Une soirée festive
«Le spectacle que je propose le 9 novembre, sera l’un des derniers dans une formule très enjouée avec un full band. Il s’en dégage une belle proximité avec le public», mentionne David Jalbert sur la fin de la tournée de son album Le Journal. Pour l'occasion, TREMBLAY (Maxime Desbiens-Tremblay), ce nouveau venu de la scène musicale, assurera la première partie avec le matériel de son premier album solo.

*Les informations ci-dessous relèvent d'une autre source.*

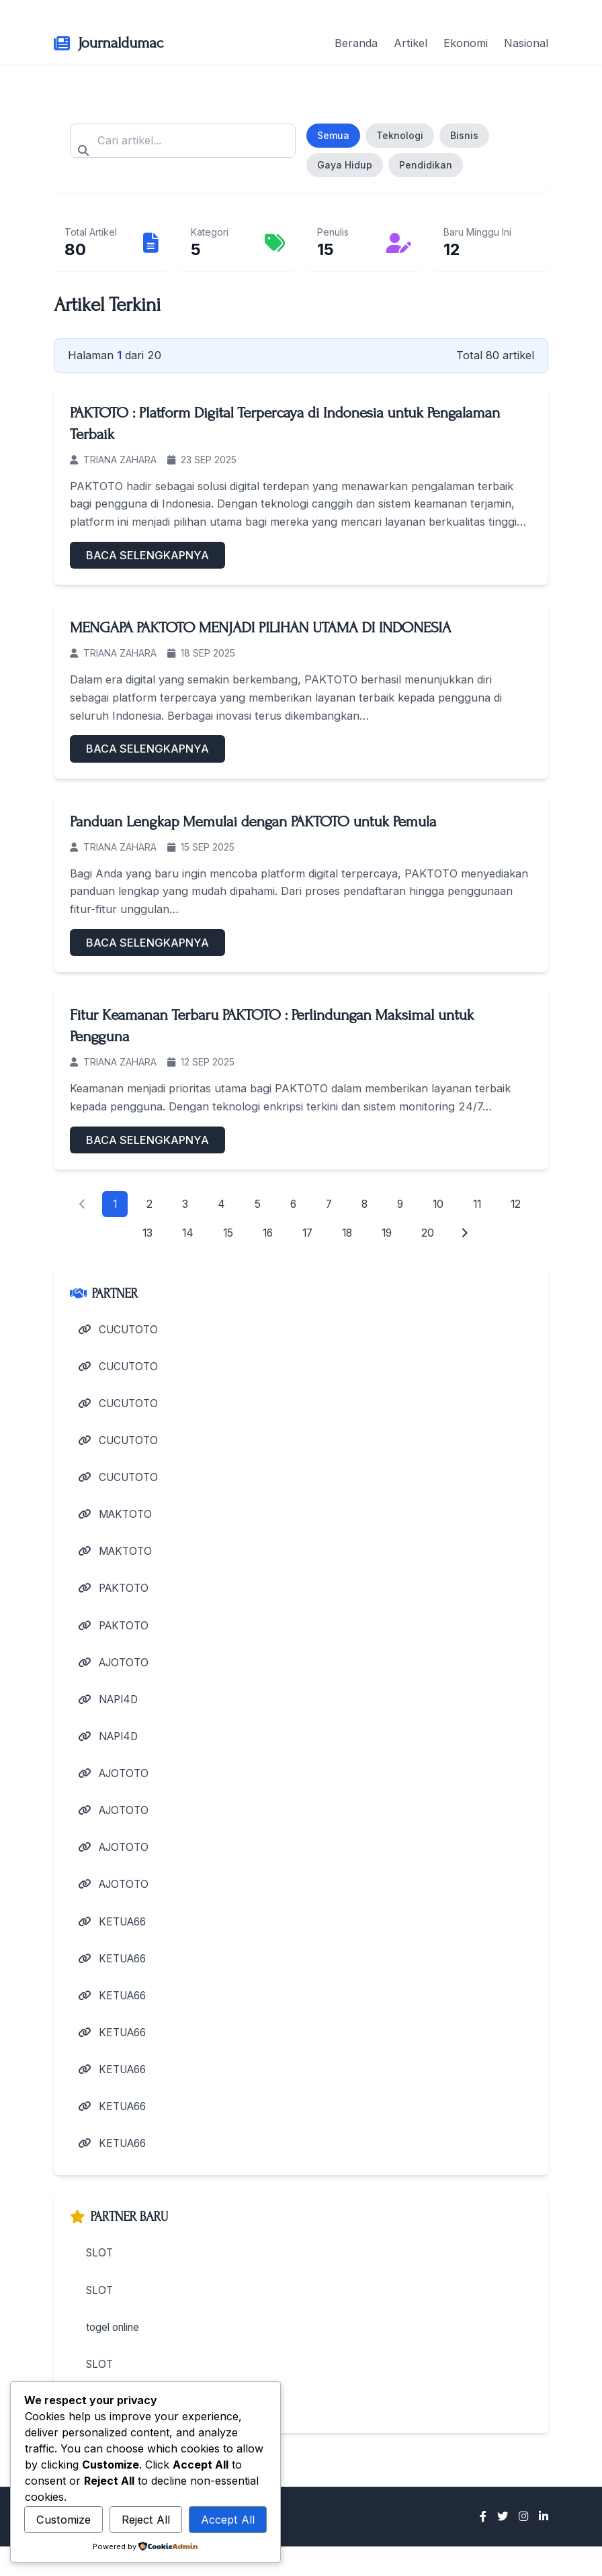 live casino (111, 2430)
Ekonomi (465, 43)
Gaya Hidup (344, 165)
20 (432, 1234)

Jalbert a signé en septembre l’écriture de «Y’a pas de bon silence», son troisième album en carrière, qui se veut un matériel «livrant des paroles plus profondes et moins de surface». La pièce éponyme est justement tirée d’une histoire vécue, celle du jeune Jonathan de Port-Cartier qui a perdu la vie à l’âge de 18 ans, quelques semaines seulement après sa rencontre avec l’artiste. «Ses parents ont gardé contact avec moi et ça m’a inspiré pour une composition. Vous savez, les gens m’écrivent souvent pour me faire part de leurs confidences et parfois c’est source d’inspiration».
David Jalbert affirme avoir évolué avec ce dernier projet d’album, sans toutefois se perdre. «Après la sortie du deuxième album, j’avais l’impression de ne plus me réinventer dans mes propos. J’ai donc tenté avec «Y’a pas de bon silence» d’aller voir ailleurs et de passer à un autre niveau de témoignage, d’aller dans le plus intime», explique-t-il.
Aller ailleurs
Se nourrissant de ses expériences personnelles comme la paternité, les relations amoureuses ou même le climat social et politique, le chanteur réussi à connecter avec le public grâce à sa plume sensible. «Je pense que ça ne sert à rien de rimer pour rimer en chanson, il faut avoir le respecter des paroles.»
«Je ne me targue pas de réinventer la langue française, mais je veux l’utiliser du mieux que je peux pour faire sortir le méchant. Si je ne compose pas et que je garde toute cette rage, cette fureur envers les hauts et les bas de la vie en moi, je vais certainement développer un cancer», laisse tomber l’artiste en riant.
L'inspiration est partout
Lorsqu’on lui demande le secret de sont talent pour parvenir à raconter si habilement des histoires par le biais de sa musique, David Jalbert reste modeste. «Je mets mes antennes à «on» et j’écrie, puis ensuite je regarde le résultat. Le quotidien est un sujet sans fin. Tous ce qui nous entoure, un simple crayon, un cellulaire ou un mur peut devenir la base d’une chanson si on réussit à trouver une façon de transmettre notre vision.»
Le parolier fait ainsi un pied de nez au soi-disant principe de la page blanche. Qualifiant cette excuse de «paresse». «Sinon, pourquoi trente étudiants réunis dans une classe un jour d’examen réussissent tous à pondre une composition? Aucun d’eux n’avait le syndrome de la page blanche ce jour-là», s’exclame-t-il.
N’allez surtout pas lui parler de canevas musical préétabli comme un trois minutes bien sonné avec refrain accrocheur calculé. «L’important n’est pas d’écrire une bonne chanson qui jouera à la radio, mais d’en écrire une point. Vous savez, il y des chansons de 30 secondes qui sont trop longues et d’autres de huit minutes qui ne durent jamais assez longtemps», souligne-t-il.
Chose certaine, ce père de famille n’est pas prêt de laisser tomber la plume. Il a déjà entrepris l’écriture de son quatrième album, avant même le début de la tournée de son troisième disque. «Oui, je ne peux pas le cacher, j’ai déjà hâte de recommencer la compo et je veux que le public soit satisfait», conclut-il.